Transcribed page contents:
= = = = =

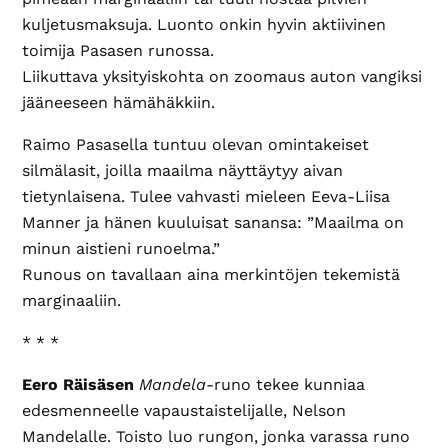
kuljetusmaksuja. Luonto onkin hyvin aktiivinen
toimija Pasasen runossa.
Liikuttava yksityiskohta on zoomaus auton vangiksi
jääneeseen hämähäkkiin.
Raimo Pasasella tuntuu olevan omintakeiset
silmälasit, joilla maailma näyttäytyy aivan
tietynlaisena. Tulee vahvasti mieleen Eeva-Liisa
Manner ja hänen kuuluisat sanansa: ”Maailma on
minun aistieni runoelma.”
Runous on tavallaan aina merkintöjen tekemistä
marginaaliin.
* * *
Eero Räisäsen
Mandela
-runo tekee kunniaa
edesmenneelle vapaustaistelijalle, Nelson
Mandelalle. Toisto luo rungon, jonka varassa runo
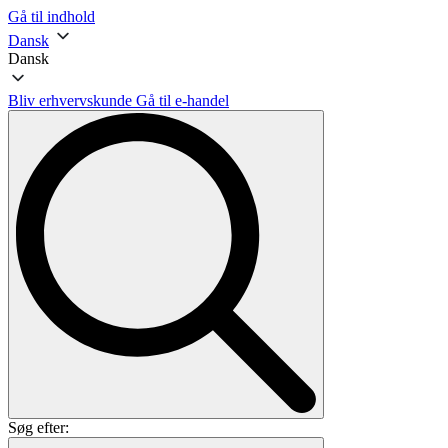
Gå til indhold
Dansk
Dansk
Bliv erhvervskunde
Gå til e-handel
Søg efter:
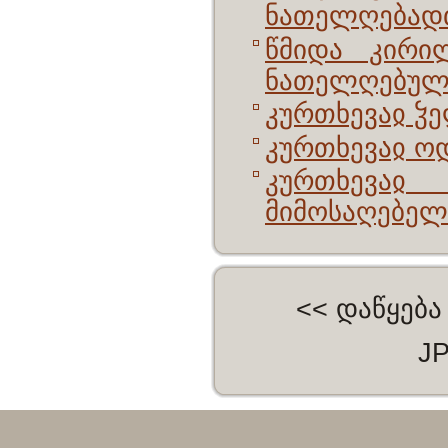
ნათელღებად
წმიდა კირი
ნათელღებულ
კურთხევაჲ ჴ
კურთხევაჲ ო
კურთხევაჲ
მიმოსაღებელ
<<
დაწყება
J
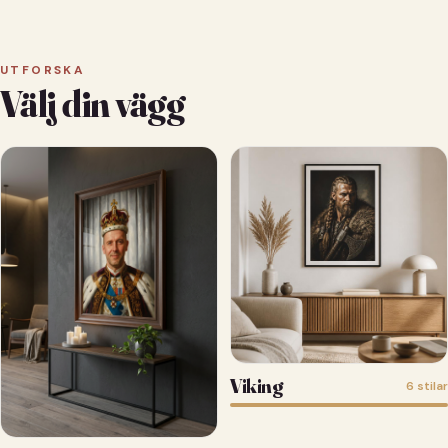
UTFORSKA
Välj din vägg
Viking
6 stilar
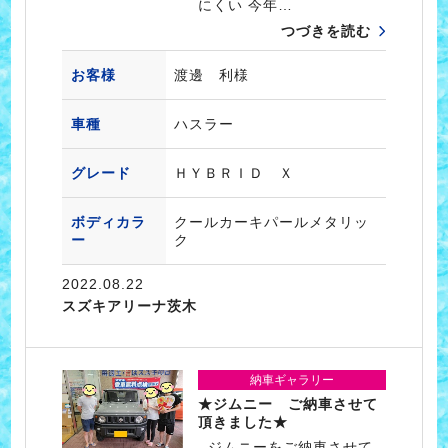
にくい 今年…
つづきを読む
お客様
渡邊 利様
車種
ハスラー
グレード
ＨＹＢＲＩＤ Ｘ
ボディカラ
クールカーキパールメタリッ
ー
ク
2022.08.22
スズキアリーナ茨木
納車ギャラリー
★ジムニー ご納車させて
頂きました★
ジムニーをご納車させて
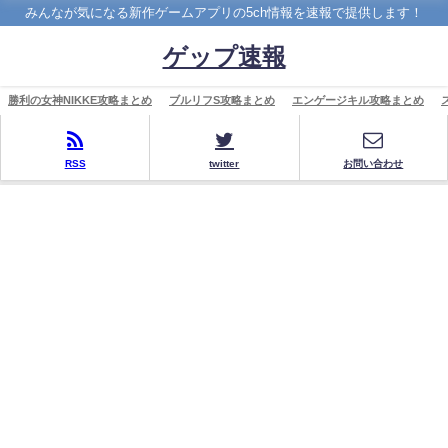
みんなが気になる新作ゲームアプリの5ch情報を速報で提供します！
ゲップ速報
勝利の女神NIKKE攻略まとめ
ブルリフS攻略まとめ
エンゲージキル攻略まとめ
RSS
twitter
お問い合わせ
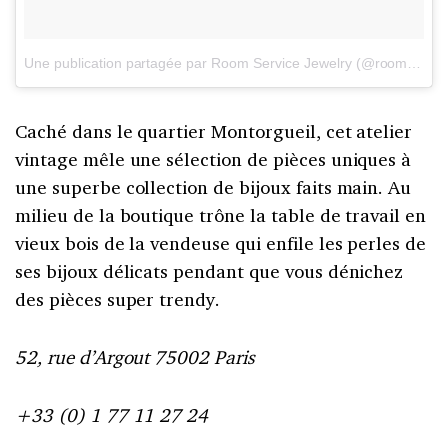
Une publication partagée par Room Service Jewelry (@roomservice_jewelry)
Caché dans le quartier Montorgueil, cet atelier
vintage mêle une sélection de pièces uniques à
une superbe collection de bijoux faits main. Au
milieu de la boutique trône la table de travail en
vieux bois de la vendeuse qui enfile les perles de
ses bijoux délicats pendant que vous dénichez
des pièces super trendy.
52, rue d’Argout 75002 Paris
+33 (0) 1 77 11 27 24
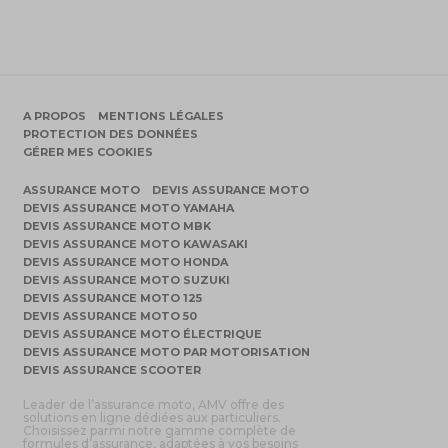
A PROPOS
MENTIONS LÉGALES
PROTECTION DES DONNÉES
GÉRER MES COOKIES
ASSURANCE MOTO
DEVIS ASSURANCE MOTO
DEVIS ASSURANCE MOTO YAMAHA
DEVIS ASSURANCE MOTO MBK
DEVIS ASSURANCE MOTO KAWASAKI
DEVIS ASSURANCE MOTO HONDA
DEVIS ASSURANCE MOTO SUZUKI
DEVIS ASSURANCE MOTO 125
DEVIS ASSURANCE MOTO 50
DEVIS ASSURANCE MOTO ÉLECTRIQUE
DEVIS ASSURANCE MOTO PAR MOTORISATION
DEVIS ASSURANCE SCOOTER
Leader de l’assurance moto, AMV offre des
solutions en ligne dédiées aux particuliers.
Choisissez parmi notre gamme complète de
formules d’assurance, adaptées à vos besoins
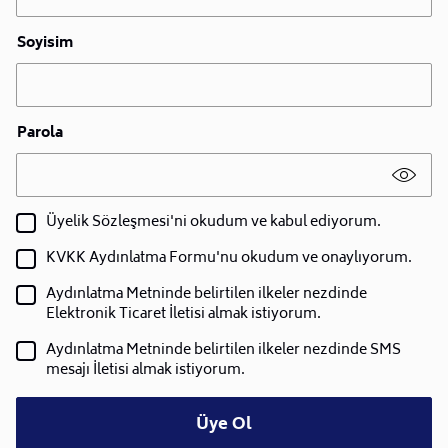
Soyisim
Parola
Üyelik Sözleşmesi'ni okudum ve kabul ediyorum.
KVKK Aydınlatma Formu'nu okudum ve onaylıyorum.
Aydınlatma Metninde belirtilen ilkeler nezdinde
Elektronik Ticaret İletisi almak istiyorum.
Aydınlatma Metninde belirtilen ilkeler nezdinde SMS
mesajı İletisi almak istiyorum.
Üye Ol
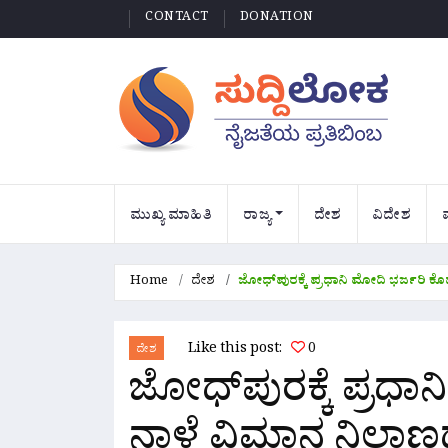
CONTACT
DONATION
ಮುಖ್ಯ ಮಾಹಿತಿ
ರಾಜ್ಯ
ದೇಶ
ವಿದೇಶ
Home
ದೇಶ
ಜೋಧ್‌ಪುರಕ್ಕೆ ಪ್ರಧಾನಿ ಮೋದಿ ಭರ್ಜರಿ ಕ
Like this post:
0
ದೇಶ
ಜೋಧ್‌ಪುರಕ್ಕೆ ಪ್ರಧಾ
ನಾಳೆ ವಿಮಾನ ನಿಲ್ದ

= = = = =

_Activity_
Print exactly the lines above that run from the one with "Gå til e-handel" to the one with "solutions en ligne dédiées aux particuliers.", both included. No pictures.

_Response to this exercise_
Gå til e-handel
Søg efter:
ნათელღებად
წმიდა კირი
ნათელღებულ
კურთხევაჲ ჴ
კურთხევაჲ ო
კურთხევაჲ
მიმოსაღებელ
<<
დაწყება
J
UTFORSKA
Välj din vägg
Viking
6 stilar
にくい 今年…
つづきを読む
お客様
渡邊 利様
車種
ハスラー
グレード
ＨＹＢＲＩＤ Ｘ
ボディカラ
クールカーキパールメタリッ
ー
ク
2022.08.22
スズキアリーナ茨木
納車ギャラリー
★ジムニー ご納車させて
頂きました★
ジムニーをご納車させて
みんなが気になる新作ゲームアプリの5ch情報を速報で提供します！
ゲップ速報
勝利の女神NIKKE攻略まとめ
ブルリフS攻略まとめ
エンゲージキル攻略まとめ
RSS
twitter
お問い合わせ
Une publication partagée par Room Service Jewelry (@roomservice_jewelry)
Caché dans le quartier Montorgueil, cet atelier
vintage mêle une sélection de pièces uniques à
une superbe collection de bijoux faits main. Au
milieu de la boutique trône la table de travail en
vieux bois de la vendeuse qui enfile les perles de
ses bijoux délicats pendant que vous dénichez
des pièces super trendy.
52, rue d’Argout 75002 Paris
+33 (0) 1 77 11 27 24
A PROPOS
MENTIONS LÉGALES
PROTECTION DES DONNÉES
GÉRER MES COOKIES
ASSURANCE MOTO
DEVIS ASSURANCE MOTO
DEVIS ASSURANCE MOTO YAMAHA
DEVIS ASSURANCE MOTO MBK
DEVIS ASSURANCE MOTO KAWASAKI
DEVIS ASSURANCE MOTO HONDA
DEVIS ASSURANCE MOTO SUZUKI
DEVIS ASSURANCE MOTO 125
DEVIS ASSURANCE MOTO 50
DEVIS ASSURANCE MOTO ÉLECTRIQUE
DEVIS ASSURANCE MOTO PAR MOTORISATION
DEVIS ASSURANCE SCOOTER
Leader de l’assurance moto, AMV offre des
solutions en ligne dédiées aux particuliers.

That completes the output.